3

SCOM supports putting discreet objects/classes/targets into maintenance mode. This gives a very fine control over what objects/classes/targets have alerts forwarded or not.

Unfortunately, behaviorally, our operations team doesn't want that level of control.

Behaviorally they want to put the entire server, or groups of servers, into maintenance mode. Where "maintenance mode" means no alerting of any kind. Period. Fin.

Today, we come close, by putting WindowsComputer and HealthService (which also seems to cover Agent). Putting those objects into maintenance mode allows us to do application deployments (service stops, etc) and anything requiring a reboot.

However, we still get occasional alerts from objects in either like the Dell MP or BizTalk MP. Alerts that don't tend to target WindowsComputer, or anything in its inheritance chain(?).

We tried putting Entity object/class/target into maintenance mode but this seemed to send the RMS server into a tizzy. e.g. If we made 50 requests, for 50 different servers, maybe 1 in 5 would actually be placed into maintenance mode. The remainder would be ignored.

We are using the SCOM API via Power Shell, or the SCOM SDK object model, to put things into maintenance mode.

Is there a recommended way to put a server, and all its contained objects, into maintenance mode, reliably?

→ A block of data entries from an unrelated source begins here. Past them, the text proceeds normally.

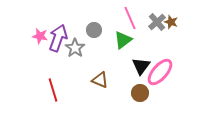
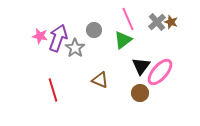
pink line: moved 2 px left, 1 px down
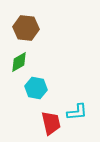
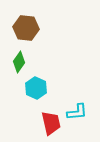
green diamond: rotated 25 degrees counterclockwise
cyan hexagon: rotated 15 degrees clockwise
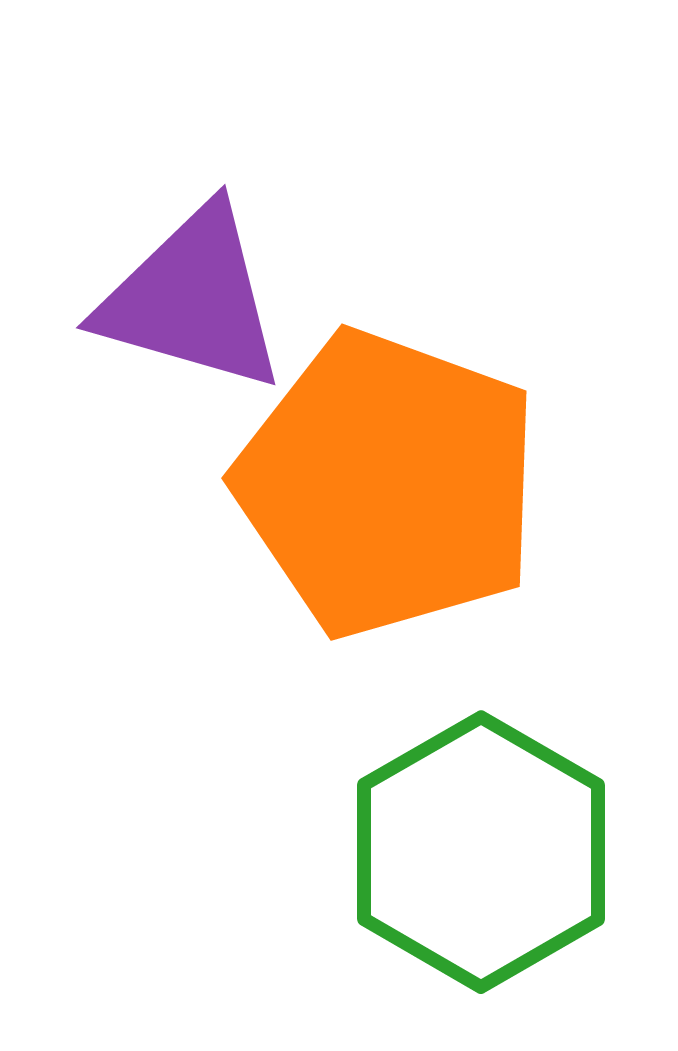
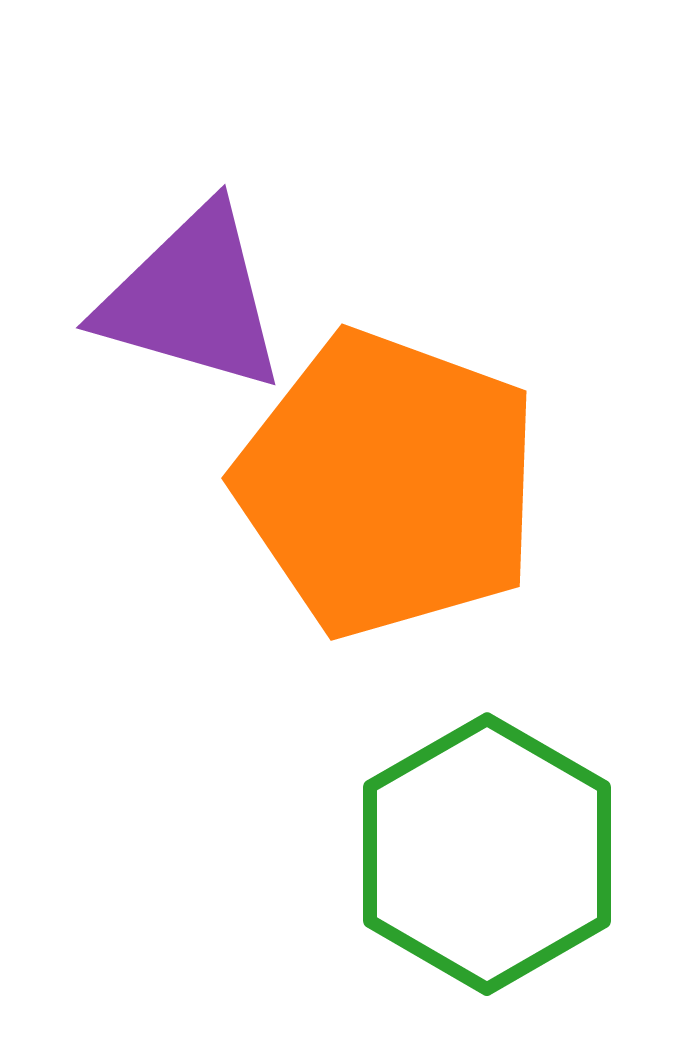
green hexagon: moved 6 px right, 2 px down
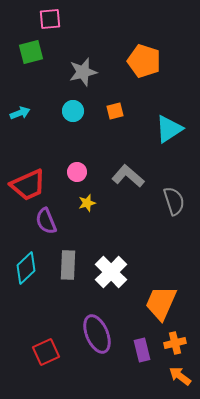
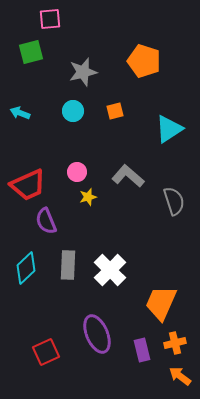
cyan arrow: rotated 138 degrees counterclockwise
yellow star: moved 1 px right, 6 px up
white cross: moved 1 px left, 2 px up
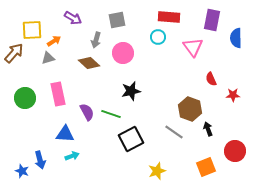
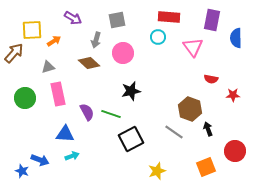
gray triangle: moved 9 px down
red semicircle: rotated 56 degrees counterclockwise
blue arrow: rotated 54 degrees counterclockwise
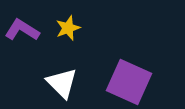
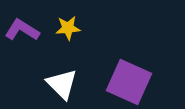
yellow star: rotated 15 degrees clockwise
white triangle: moved 1 px down
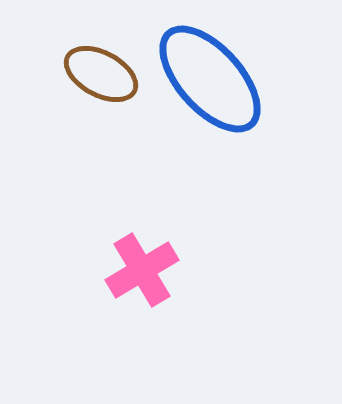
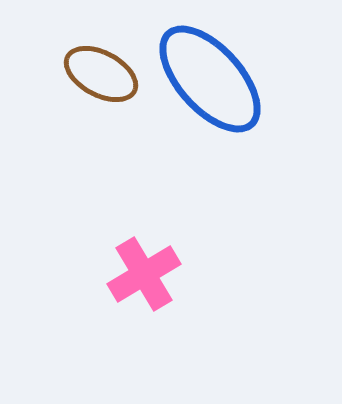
pink cross: moved 2 px right, 4 px down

Is there something our team should be considering on why we don't want to put everything into maintenance mode?

HopelessN00b
  • 53,385
  • 32
  • 133
  • 208
Zach Bonham
  • 210
  • 1
  • 3
  • 10

2 Answers2

3

According to the documentation, you can easily place a whole server in maintenance mode:

  1. In the Operations console, click the Monitoring button.
  2. In the Monitoring pane, expand Monitoring, and then click Computers.
  3. In the Computers pane, right-click the computer that you want to place into maintenance mode, click Maintenance Mode, and then click Start Maintenance Mode. You can use ctrl+click or shift+click to select multiple computers to place into maintenance mode.
  4. In the Maintenance Mode Settings dialog box, under Apply to, click Selected objects only if only the computer is to be placed into maintenance mode; otherwise, click Selected objects and all their contained objects.
Massimo
  • 68,714
  • 56
  • 196
  • 319
  • For the most part, this seems to work for rules/monitors targeting WindowsComputer or some derivative. This doesn't work as we expected if the machine down is for any significant length of time: reboot, hardware maintenance, etc. We get Health Service Watcher Alerts because RMS can't talk to the agent (or something similar) because HealthService is not part of the WindowsComputer inheritance chain and at least Dell MP and BizTalk MP also have several objects not inheriting from WindowsComputer. Just to throw in a wrench, we often use the API (from admin/deploy scripts) :) – Zach Bonham Oct 03 '12 at 17:21
  • I'll try your suggestion though as if we use the console, we are using views specifically created for admin teams. – Zach Bonham Oct 03 '12 at 17:24
  • *facepalm* this works as advertised with 2007 R2. Testing bore this out. We will be further investigating the reports of this not working to see if we can narrow down to a repeatable scenario. – Zach Bonham Oct 06 '12 at 17:40
2

This article might help clarify a few things:

http://blogs.technet.com/b/momteam/archive/2012/05/23/kb-understanding-operations-manager-maintenance-mode.aspx

Is there a recommended way to put a server, and all its contained objects, into maintenance mode, reliably?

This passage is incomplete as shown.